[Extracted page text data]
+-------+

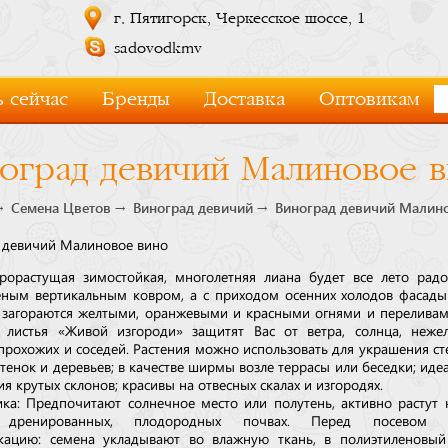
г. Пятигорск, Черкесское шоссе, 1
sadovodkmv
 сейчас
Бренды
Доставка
Оптовикам
оград девичий Малиновое 
Семена Цветов
Виноград девичий
Виноград девичий Малин
 девичий Малиновое вино
рорастущая зимостойкая, многолетняя лиана будет все лето радо
еным вертикальным ковром, а с приходом осенних холодов фасад
 загораются желтыми, оранжевыми и красными огнями и переливам
 листья «Живой изгороди» защитят Вас от ветра, солнца, неже
 прохожих и соседей. Растения можно использовать для украшения ст
тенок и деревьев; в качестве ширмы возле террасы или беседки; иде
я крутых склонов; красивы на отвесных скалах и изгородях.
ика: Предпочитают солнечное место или полутень, активно растут
 дренированных, плодородных почвах. Перед посевом п
кацию: семена укладывают во влажную ткань, в полиэтиленовый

+-------+

Exercise description
Return a copy of every line in the records that includes the string "Виноград".

Solution for this task
Виноград девичий
Виноград девичий Малин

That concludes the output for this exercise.